Emiliano Barletta | Affatto |

I robot esistono per un motivo: obbedire, servire, eseguire ordini. Eppure, eccola lì, Roz. Un ammasso di circuiti schiantati su un’isola deserta, circondata solo da bestie selvatiche e alberi, e senza nessun ordine a cui obbedire. Eppure, in quel vuoto, qualcosa in lei si inceppa.

Il Robot Selvaggio diventa così una nuova versione del mito del bambino selvaggio, che come un moderno Tarzan, è un essere senziente che scopre il mondo in assenza di modelli umani, imparando dai ritmi e dalle leggi dell’ecosistema in cui si trova. Ma a differenza di Tarzan, che alla fine viene plasmato (e in parte traviato) dalle aspettative della società, Roz si evolve in una direzione nuova e più armoniosa. Il robot è una “creatura civilizzata” — una macchina costruita con scopi utilitaristici — che viene gettata in un contesto naturale dove non serve a nessuno, tranne a ciò che riesce a dare come individuo. Non cerca di civilizzare – o sottomettere – il mondo intorno a sé, anzi, si lascia “civilizzare” da esso.

E così nel mezzo del nulla, senza nessuno a cui obbedire, Roz diventa “Persona”. Nel senso che scopre che il suo scopo può essere altro, può essere chi vuole, senza permessi, senza comandi. Un soggetto autonomo, capace di imparare a scegliere. E quella scelta — quella scintilla che non avrebbe mai dovuto avere — è l’unica cosa che gli fa scoprire cosa significa essere davvero liberi.

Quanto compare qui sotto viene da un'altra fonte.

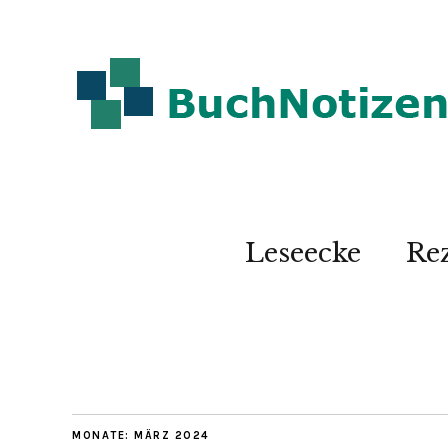
Leseecke
Re
MONATE:
MÄRZ 2024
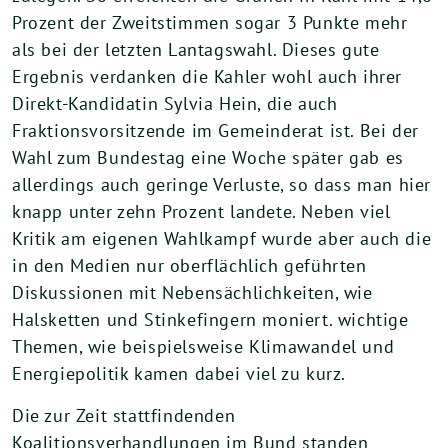
Prozent der Zweitstimmen sogar 3 Punkte mehr
als bei der letzten Lantagswahl. Dieses gute
Ergebnis verdanken die Kahler wohl auch ihrer
Direkt-Kandidatin Sylvia Hein, die auch
Fraktionsvorsitzende im Gemeinderat ist. Bei der
Wahl zum Bundestag eine Woche später gab es
allerdings auch geringe Verluste, so dass man hier
knapp unter zehn Prozent landete. Neben viel
Kritik am eigenen Wahlkampf wurde aber auch die
in den Medien nur oberflächlich geführten
Diskussionen mit Nebensächlichkeiten, wie
Halsketten und Stinkefingern moniert. wichtige
Themen, wie beispielsweise Klimawandel und
Energiepolitik kamen dabei viel zu kurz.
Die zur Zeit stattfindenden
Koalitionsverhandlungen im Bund standen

Quindi, lontana da ogni costrizione, Roz sceglie di essere il genitore di un pulcino d’anatra. E senza alcuna base, senza nessun programma di istruzione parentale, scopre cosa significa prendersi cura di un essere vivente. Ma in fondo, non è forse quello che deve affrontare ogni neogenitore?

Così, nel gesto stesso di prendersi cura del piccolo anatroccolo, Roz ci mostra una via di progresso che non ha nulla a che vedere con lo sfruttamento, nulla a che fare con il profitto o con l’ego umano. Una alterità che ci dimostra quanto possa essere fragile la linea tra ciò che è umano e ciò che non lo è.

L’umanità, dunque, non è una questione di carne e ossa, ma di connessione. Questo concetto trova un forte parallelismo nella filosofia Ubuntu dell’Africa sub-sahariana (nome che, non a caso, è stato dato anche a una popolare distribuzione Linux): «Essere umani significa affermare la propria umanità riconoscendo l’umanità degli altri e, su questa base, stabilire con loro relazioni umane rispettose». È proprio ciò che Roz scopre nel suo percorso: il valore di un individuo si definisce attraverso le relazioni che stabilisce nella comunità. Una visione che si discosta profondamente dal pensiero occidentale, dove l’individuo viene concepito come entità autonoma e preesistente, un’unità che esiste prima e indipendentemente dalla società che lo circonda.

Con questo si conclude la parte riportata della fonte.